A report by Paris, France-based Capgemini Consulting has concluded that outdated company cultures, which often create a disconnect between analogue management and digitally-savvy employees, are the number-one barrier to digital transformation – and that their influence is actually getting worse.
As noted by Claudia Crummenerl, Capgemini’s Germany-based head of executive leadership and change, in a June 8 post, when the multinational information technology consulting firm conducted a similar study in 2011, 55 per cent of respondents called culture the number one hurdle to digital transformation, a figure which has since risen to 62 per cent.
“For most, cultural issues continue to block digital transformation and it’s a problem that’s worsening,” she wrote, calling cultural change “a pre-requisite that is beyond the grasp of many companies as they look to drive innovation and change through smart technologies and data.”

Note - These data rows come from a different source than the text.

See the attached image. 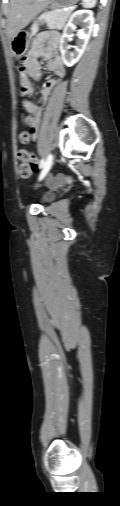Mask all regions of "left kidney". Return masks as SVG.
<instances>
[{
	"label": "left kidney",
	"instance_id": "left-kidney-1",
	"mask_svg": "<svg viewBox=\"0 0 120 506\" xmlns=\"http://www.w3.org/2000/svg\"><path fill=\"white\" fill-rule=\"evenodd\" d=\"M81 23L82 29L77 31V43L73 46L74 51H69L68 41L71 34L76 29V24ZM94 27L93 12L90 10H78L72 14L67 25L63 30L60 39L59 49L61 52L63 63L71 67L79 61L83 55Z\"/></svg>",
	"mask_w": 120,
	"mask_h": 506
}]
</instances>
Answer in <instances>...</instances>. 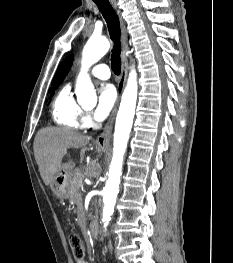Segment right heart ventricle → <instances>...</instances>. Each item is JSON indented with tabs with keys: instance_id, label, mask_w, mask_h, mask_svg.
<instances>
[{
	"instance_id": "right-heart-ventricle-1",
	"label": "right heart ventricle",
	"mask_w": 233,
	"mask_h": 263,
	"mask_svg": "<svg viewBox=\"0 0 233 263\" xmlns=\"http://www.w3.org/2000/svg\"><path fill=\"white\" fill-rule=\"evenodd\" d=\"M83 111L74 98L69 85H65L57 93L52 105V117L56 124L72 129L83 127L81 117Z\"/></svg>"
}]
</instances>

In its report, Capgemini identified four key reasons many companies struggle with implementing a digital culture:
- A firm’s leaders neglect, underestimate, or misunderstand the importance of culture in their digital transformation planning;
- The existing culture is so deeply ingrained that it becomes very difficult to effect change;
- Like customers, employees are becoming more digital and see first-hand when leadership lacks digital literacy, creating a disconnect that hampers the development of digital culture;
- Most behavioural change initiatives accomplish little because employees are not empowered to take on new challenges, not compensated for learning new expertise, and not incentivized to break new ground and build new models.
Other challenges identified by the report included the presence of archaic IT systems and applications, lack of digital skills, and lack of clear leadership vision.
To address the problem, Capgemini suggests that companies pursue seven key attributes, including customer centricity, data-driven decision making, and collaboration.
To produce its report, Capgemini surveyed 1700 people, including senior executives, managers, and rank-and-file employees, in 340 organizations across five sectors and eight countries, augmenting the results with interviews with academic experts.